CARIBOU (AP) – Detectives enlisted the help of the FBI Wednesday in the church arsenic poisoning investigation as three of the victims were upgraded from critical to serious condition.

Maine State Police Lt. Dennis Appleton told reporters that investigators were set to talk with FBI experts in a conference phone call to compile a profile of a suspect in the case.

Police have said that Daniel Bondeson, who fatally shot himself Friday, is at least “partially responsible” for the poisonings that killed one member of the Gustav Adolph Evangelical Church in New Sweden and sickened 15 others. Bondeson, 53, a part-time potato farmer, was a longtime member of the church.

But Appleton said police are still trying to determine if there was an accomplice. Investigators are not convinced Bondeson put the arsenic in the coffee that parishioners drank at a reception following Sunday services April 27.

Maine State Police sought the FBI’s assistance early in the investigation, but scheduled a call on Wednesday to share further information and to hear what ideas FBI agents have developed about the case, Appleton said.

Appleton did not know when the case might come to an end, but said investigators are optimistic they will soon be able to “answer the questions we have on the table.”

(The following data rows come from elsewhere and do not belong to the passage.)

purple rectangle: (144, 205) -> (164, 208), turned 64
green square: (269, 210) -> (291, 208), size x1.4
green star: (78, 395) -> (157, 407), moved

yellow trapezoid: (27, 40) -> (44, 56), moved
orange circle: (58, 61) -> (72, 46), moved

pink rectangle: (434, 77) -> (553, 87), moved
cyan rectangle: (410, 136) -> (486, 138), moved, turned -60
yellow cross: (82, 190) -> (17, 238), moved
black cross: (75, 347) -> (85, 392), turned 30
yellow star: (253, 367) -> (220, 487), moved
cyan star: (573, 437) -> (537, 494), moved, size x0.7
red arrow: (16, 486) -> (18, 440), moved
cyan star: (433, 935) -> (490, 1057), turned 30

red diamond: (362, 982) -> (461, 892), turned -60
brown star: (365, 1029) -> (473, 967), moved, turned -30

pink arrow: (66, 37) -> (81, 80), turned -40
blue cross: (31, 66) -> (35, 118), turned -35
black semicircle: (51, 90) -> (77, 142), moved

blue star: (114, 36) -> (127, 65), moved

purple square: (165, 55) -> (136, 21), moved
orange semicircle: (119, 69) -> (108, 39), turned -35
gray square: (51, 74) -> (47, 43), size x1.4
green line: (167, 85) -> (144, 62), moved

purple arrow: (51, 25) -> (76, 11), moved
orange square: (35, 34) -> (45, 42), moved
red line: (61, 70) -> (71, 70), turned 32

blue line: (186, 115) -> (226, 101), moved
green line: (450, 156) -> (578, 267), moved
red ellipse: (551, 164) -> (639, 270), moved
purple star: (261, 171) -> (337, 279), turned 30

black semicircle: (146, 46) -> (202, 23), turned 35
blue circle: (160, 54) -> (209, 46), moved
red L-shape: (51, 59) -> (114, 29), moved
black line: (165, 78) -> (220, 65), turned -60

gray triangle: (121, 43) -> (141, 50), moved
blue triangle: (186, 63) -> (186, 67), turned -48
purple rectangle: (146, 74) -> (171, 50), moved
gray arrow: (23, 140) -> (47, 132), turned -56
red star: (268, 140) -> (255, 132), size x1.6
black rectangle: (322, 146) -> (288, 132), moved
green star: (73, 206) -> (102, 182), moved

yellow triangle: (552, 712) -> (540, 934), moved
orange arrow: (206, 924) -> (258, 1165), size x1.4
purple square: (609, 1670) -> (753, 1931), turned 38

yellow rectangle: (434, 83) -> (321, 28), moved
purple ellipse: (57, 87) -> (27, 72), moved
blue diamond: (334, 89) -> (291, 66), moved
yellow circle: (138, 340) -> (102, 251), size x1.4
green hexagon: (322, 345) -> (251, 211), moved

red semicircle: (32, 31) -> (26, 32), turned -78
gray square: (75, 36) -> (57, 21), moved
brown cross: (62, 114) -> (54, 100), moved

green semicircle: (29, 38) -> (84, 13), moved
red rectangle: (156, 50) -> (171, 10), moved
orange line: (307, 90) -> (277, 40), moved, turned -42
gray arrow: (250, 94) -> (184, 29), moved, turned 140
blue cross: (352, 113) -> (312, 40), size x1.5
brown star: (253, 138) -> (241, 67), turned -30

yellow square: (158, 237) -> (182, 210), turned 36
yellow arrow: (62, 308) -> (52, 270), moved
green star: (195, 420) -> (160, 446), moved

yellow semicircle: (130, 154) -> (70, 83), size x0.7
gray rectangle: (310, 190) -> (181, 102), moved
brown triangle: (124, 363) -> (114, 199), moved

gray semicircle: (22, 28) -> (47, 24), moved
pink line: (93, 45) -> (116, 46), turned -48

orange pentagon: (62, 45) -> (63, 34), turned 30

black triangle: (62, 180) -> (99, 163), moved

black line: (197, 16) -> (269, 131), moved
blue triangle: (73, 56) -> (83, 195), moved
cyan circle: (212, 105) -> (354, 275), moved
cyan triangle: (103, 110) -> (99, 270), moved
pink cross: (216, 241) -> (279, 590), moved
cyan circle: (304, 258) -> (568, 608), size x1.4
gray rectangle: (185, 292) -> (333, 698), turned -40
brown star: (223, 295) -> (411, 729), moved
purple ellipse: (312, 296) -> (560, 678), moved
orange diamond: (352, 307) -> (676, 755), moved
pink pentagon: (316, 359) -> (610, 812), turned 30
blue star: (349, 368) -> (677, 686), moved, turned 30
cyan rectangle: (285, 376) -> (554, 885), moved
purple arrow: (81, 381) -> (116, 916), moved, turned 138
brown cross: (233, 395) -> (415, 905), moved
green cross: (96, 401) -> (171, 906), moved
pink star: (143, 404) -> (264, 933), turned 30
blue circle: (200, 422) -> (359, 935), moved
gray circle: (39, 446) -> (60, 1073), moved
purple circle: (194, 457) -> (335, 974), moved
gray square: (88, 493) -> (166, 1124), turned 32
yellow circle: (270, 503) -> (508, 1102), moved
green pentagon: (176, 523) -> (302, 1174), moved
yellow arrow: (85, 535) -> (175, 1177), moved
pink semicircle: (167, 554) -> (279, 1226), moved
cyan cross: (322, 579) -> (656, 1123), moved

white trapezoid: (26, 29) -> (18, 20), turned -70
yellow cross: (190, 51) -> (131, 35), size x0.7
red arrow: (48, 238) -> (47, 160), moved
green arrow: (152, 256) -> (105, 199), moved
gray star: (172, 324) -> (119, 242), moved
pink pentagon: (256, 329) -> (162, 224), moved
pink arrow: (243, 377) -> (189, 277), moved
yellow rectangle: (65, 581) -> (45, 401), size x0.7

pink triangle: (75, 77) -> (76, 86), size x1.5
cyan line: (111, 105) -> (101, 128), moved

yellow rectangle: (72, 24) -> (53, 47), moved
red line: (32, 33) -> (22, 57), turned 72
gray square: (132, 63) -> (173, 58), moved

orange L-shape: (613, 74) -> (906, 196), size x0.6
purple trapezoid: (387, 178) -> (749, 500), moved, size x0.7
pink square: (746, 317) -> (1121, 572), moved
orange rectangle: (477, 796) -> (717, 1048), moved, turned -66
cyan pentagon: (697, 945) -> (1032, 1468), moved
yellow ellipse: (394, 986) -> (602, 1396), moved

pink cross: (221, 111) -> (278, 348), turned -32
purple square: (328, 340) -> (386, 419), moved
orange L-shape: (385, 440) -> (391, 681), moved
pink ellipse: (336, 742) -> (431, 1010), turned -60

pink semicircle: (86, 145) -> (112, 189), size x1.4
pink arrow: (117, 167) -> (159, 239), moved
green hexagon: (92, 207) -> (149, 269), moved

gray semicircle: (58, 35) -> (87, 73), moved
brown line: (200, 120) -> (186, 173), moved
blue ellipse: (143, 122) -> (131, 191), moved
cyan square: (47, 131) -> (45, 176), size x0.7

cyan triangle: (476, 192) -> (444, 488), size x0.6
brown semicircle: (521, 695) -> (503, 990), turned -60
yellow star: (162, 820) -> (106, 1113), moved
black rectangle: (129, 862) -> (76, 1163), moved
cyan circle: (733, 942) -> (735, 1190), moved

“I really feel we’re making progress,” Appleton said. “I’m not sure if we’re the hare or the tortoise, but we are making progress.”

In Bangor, officials at Eastern Maine Medical Center upgraded the conditions of seven poisoning victims. Four people who were in critical condition are now in serious condition, and three others who were in serious condition are now listed as fair. The Rev. Elaine Hewes, pastor of the Redeemer Lutheran Church in Bangor, said in a prepared statement that the victims and their families are hopeful that everyone will be restored to full health before too long.

“Naturally we look forward to the day when questions related to the investigation are resolved,” Hewes said. “There are many layers to the tragedy we are facing and many unanswered questions related to both the investigation and to medical uncertainties.”